Of all the battles over same-sex relationships, fewer are more contentious (or harder to resolve) than the battle over same-sex parenting. The phenomenon is new enough and rare enough that it’s hard to obtain large enough sample sizes or to conduct truly longitudinal studies. Moreover, the entire area of inquiry is so fraught with ideological danger that it’s hard even to conduct a study that doesn’t guarantee a favored outcome. (My favorite example is LGBT advocacy group–funded study that actively recruited its participants from lesbian bookstores and found — surprise, surprise — that children of lesbian parents had fewer behavioral problems.)
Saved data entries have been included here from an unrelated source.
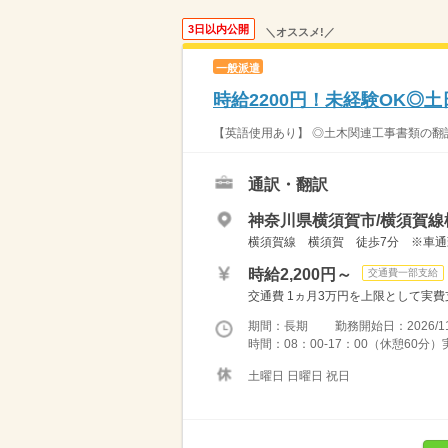
3日以内公開
＼オススメ!／
一般派遣
時給2200円！未経験OK◎
【英語使用あり】 ◎土木関連工事書類の翻訳
通訳・翻訳
神奈川県横須賀市/横須賀線
横須賀線 横須賀 徒歩7分 ※車通
時給2,200円～
交通費一部支給
交通費 1ヵ月3万円を上限として実費支給 
期間：長期 勤務開始日：2026/11
時間：08：00-17：00（休憩60分
土曜日 日曜日 祝日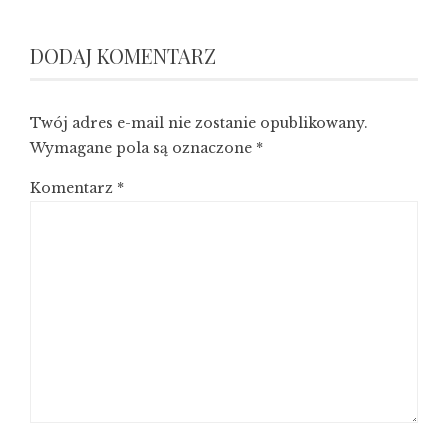
DODAJ KOMENTARZ
Twój adres e-mail nie zostanie opublikowany.
Wymagane pola są oznaczone
*
Komentarz
*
Well, a new study — collecting longitudinal data not through selective recruitment but from the National Institutes of Health — suggests that children of same-sex parents suffered from higher rates of depression over time, along with higher rates of obesity and suicidal ideation. The numbers are sobering:
As Mark Regnerus indicates, some caveats are in order:
This study is not above reproach. No study is. And I dare say Sullins’s recent evaluations of National Health Information Survey data provided a more robust evaluation of the “no differences” thesis than this one of the Add Health. A key limitation here is sample size. There are only twenty confident cases of respondents with same-sex parents in this large data collection project. This makes the same-sex household estimates displayed in the graph imprecise, but it does nothing to undermine the significance of the differences between groups. Part of the reason for the small sample has to do with the era in which the data collection first began. Same-sex households were very unusual, and the Add Health (as well as the New Family Structures Study) captures that. I have been quick to criticize use of such small-N studies in the past, and I’m not about to shift blindly into high praise here just because the results reinforce what I found in the NFSS. But the sample size issue is not the author’s fault. In fact, Sullins discerned that over half of the cases of same-sex households used in previous Add Health studies that declared “no differences” were households in which an opposite-sex parent was still involved, and elected to drop them from his analyses. It mattered.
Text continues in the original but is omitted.